(Saved data entries)
___

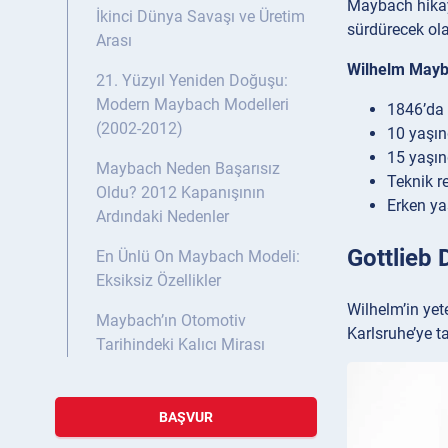
Maybach hikay
İkinci Dünya Savaşı ve Üretim
sürdürecek ola
Arası
Wilhelm Mayb
21. Yüzyıl Yeniden Doğuşu:
Modern Maybach Modelleri
1846’da 
(2002-2012)
10 yaşın
15 yaşın
Maybach Neden Başarısız
Teknik r
Oldu? 2012 Kapanışının
Erken ya
Ardındaki Nedenler
Gottlieb 
En Ünlü On Maybach Modeli:
Eksiksiz Özellikler
Wilhelm’in yete
Maybach’ın Otomotiv
Karlsruhe’ye t
Tarihindeki Kalıcı Mirası
BAŞVUR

___

(Task directions) From the line with "Eksiksiz Özellikler" through the last line of the records, set down every line exactly as written and leave out all others.

(Exercise solution)
Eksiksiz Özellikler
Wilhelm’in yete
Maybach’ın Otomotiv
Karlsruhe’ye t
Tarihindeki Kalıcı Mirası
BAŞVUR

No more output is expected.